Re: [PATCH net-next 0/6] tcp: remove non GSO code

2018-02-21 Thread David Miller
From: Eric Dumazet 
Date: Mon, 19 Feb 2018 11:56:46 -0800

> Switching TCP to GSO mode, relying on core networking layers
> to perform eventual adaptation for dumb devices was overdue.
> 
> 1) Most TCP developments are done with TSO in mind.
> 2) Less high-resolution timers needs to be armed for TCP-pacing
> 3) GSO can benefit of xmit_more hint
> 4) Receiver GRO is more effective (as if TSO was used for real on sender)
>-> less ACK packets and overhead.
> 5) Write queues have less overhead (one skb holds about 64KB of payload)
> 6) SACK coalescing just works. (no payload in skb->head)
> 7) rtx rb-tree contains less packets, SACK is cheaper.
> 8) Removal of legacy code. Less maintenance hassles.
> 
> Note that I have left the sendpage/zerocopy paths, but they probably can
> benefit from the same strategy.
> 
> Thanks to Oleksandr Natalenko for reporting a performance issue for 
> BBR/fq_codel,
> which was the main reason I worked on this patch series.
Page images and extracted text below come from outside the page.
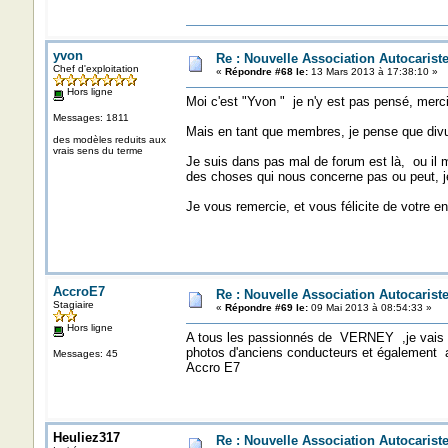
yvon
Re : Nouvelle Association Autocaris
Chef d'exploitation
«
Répondre #68 le:
13 Mars 2013 à 17:38:10 »
Hors ligne
Moi c'est "Yvon " je n'y est pas pensé, merci
Messages: 1811
Mais en tant que membres, je pense que divul
des modèles reduits aux
vrais sens du terme
Je suis dans pas mal de forum est là, ou il m
des choses qui nous concerne pas ou peut, 
Je vous remercie, et vous félicite de votre en
AccroE7
Re : Nouvelle Association Autocaris
Stagiaire
«
Répondre #69 le:
09 Mai 2013 à 08:54:33 »
Hors ligne
A tous les passionnés de VERNEY ,je vais y
photos d'anciens conducteurs et également a
Messages: 45
Accro E7
Heuliez317
Re : Nouvelle Association Autocaris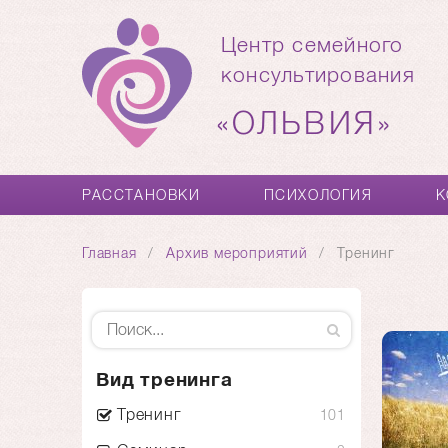
Центр семейного
консультирования
«ОЛЬВИЯ»
РАССТАНОВКИ
ПСИХОЛОГИЯ
К
Главная
Архив мероприятий
Тренинг
Вид тренинга
Тренинг
101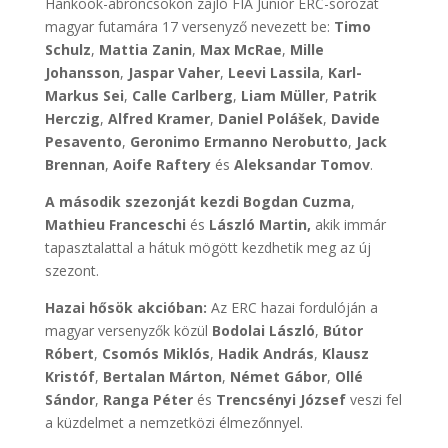
Hankook-abroncsokon zajló FIA Junior ERC-sorozat
magyar futamára 17 versenyző nevezett be:
Timo
Schulz
,
Mattia Zanin
,
Max McRae
,
Mille
Johansson
,
Jaspar Vaher
,
Leevi Lassila
,
Karl-
Markus Sei
,
Calle Carlberg
,
Liam Müller
,
Patrik
Herczig
,
Alfred Kramer
,
Daniel Polášek
,
Davide
Pesavento
,
Geronimo Ermanno Nerobutto
,
Jack
Brennan
,
Aoife Raftery
és
Aleksandar Tomov
.
A második szezonját kezdi Bogdan Cuzma
,
Mathieu Franceschi
és
László Martin,
akik immár
tapasztalattal a hátuk mögött kezdhetik meg az új
szezont.
Hazai hősök akcióban:
Az ERC hazai fordulóján a
magyar versenyzők közül
Bodolai László
,
Bútor
Róbert
,
Csomós Miklós
,
Hadik András
,
Klausz
Kristóf
,
Bertalan Márton
,
Német Gábor
,
Ollé
Sándor
,
Ranga Péter
és
Trencsényi József
veszi fel
a küzdelmet a nemzetközi élmezőnnyel.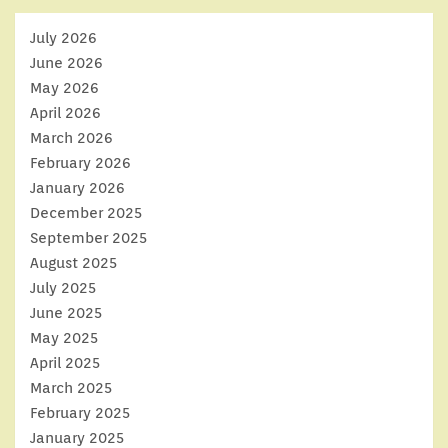
July 2026
June 2026
May 2026
April 2026
March 2026
February 2026
January 2026
December 2025
September 2025
August 2025
July 2025
June 2025
May 2025
April 2025
March 2025
February 2025
January 2025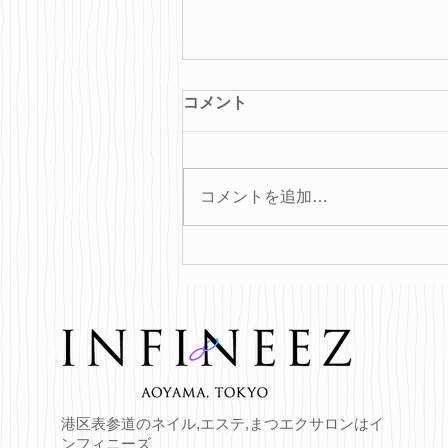
コメント
コメントを追加…
おすすめヘアバーム♪
港区表参道のネイル,エステ,まつエクサロンはイ
ンフィニーズ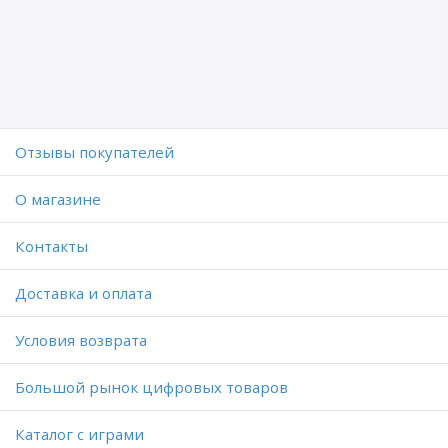
Отзывы покупателей
O магазине
Контакты
Доставка и оплата
Условия возврата
Большой рынок цифровых товаров
Каталог с играми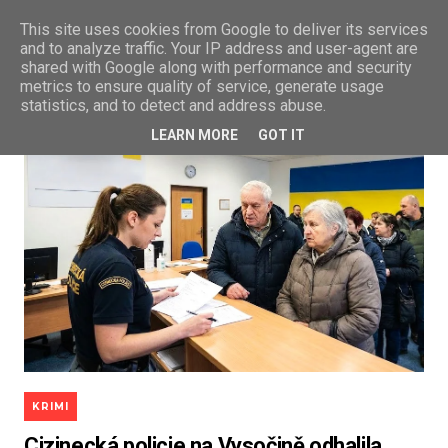
This site uses cookies from Google to deliver its services
and to analyze traffic. Your IP address and user-agent are
shared with Google along with performance and security
metrics to ensure quality of service, generate usage
statistics, and to detect and address abuse.
LEARN MORE
GOT IT
KRIMI
Cizinecká policie na Vysočině odhalila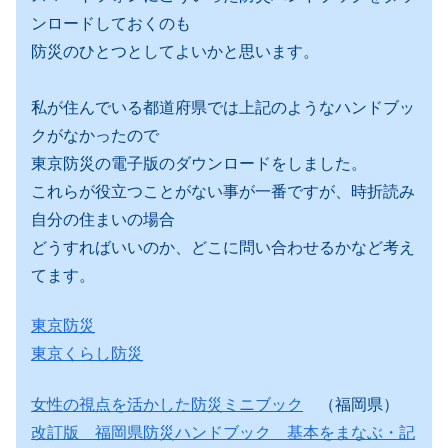
ンロードしておくのも
防災のひとつとしてよいかと思います。
私が住んでいる都道府県では上記のようなハンドブッ
クがなかったので
東京防災の電子版のダウンロードをしました。
これらが役立つことがない事が一番ですが、時折読み
自分の住まいの場合
どうすればいいのか、どこに問い合わせるかなど考え
てます。
東京防災
東京くらし防災
女性の視点を活かした防災ミニブック
（福岡県）
改訂版 福岡県防災ハンドブック 基本をまなぶ・記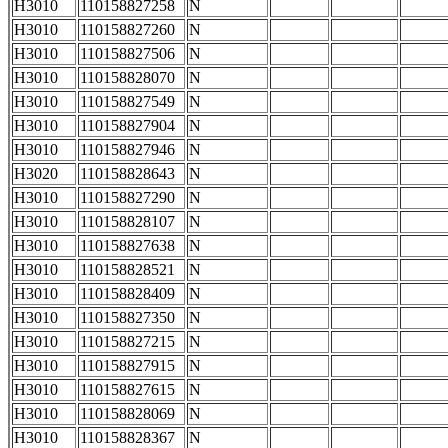
H3010
110158827258
N
H3010
110158827260
N
H3010
110158827506
N
H3010
110158828070
N
H3010
110158827549
N
H3010
110158827904
N
H3010
110158827946
N
H3020
110158828643
N
H3010
110158827290
N
H3010
110158828107
N
H3010
110158827638
N
H3010
110158828521
N
H3010
110158828409
N
H3010
110158827350
N
H3010
110158827215
N
H3010
110158827915
N
H3010
110158827615
N
H3010
110158828069
N
H3010
110158828367
N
Series applied, thanks Eric.

SCTP might want to do something similar, and if so we can get rid
of sk_can_gso() too.


Re: [PATCH net-next 0/6] tcp: remove non GSO code

2018-02-20 Thread Oleksandr Natalenko
Hi.

On středa 21. února 2018 0:21:37 CET Eric Dumazet wrote:
> My latest patch (fixing BBR underestimation of cwnd)
> was meant for net tree, on a NIC where SG/TSO/GSO) are disabled.
> 
> ( ie when sk->sk_gso_max_segs is not set to 'infinite' )
> 
> It is packet scheduler independent really.
> 
> Tested here with pfifo_fast, TSO/GSO off.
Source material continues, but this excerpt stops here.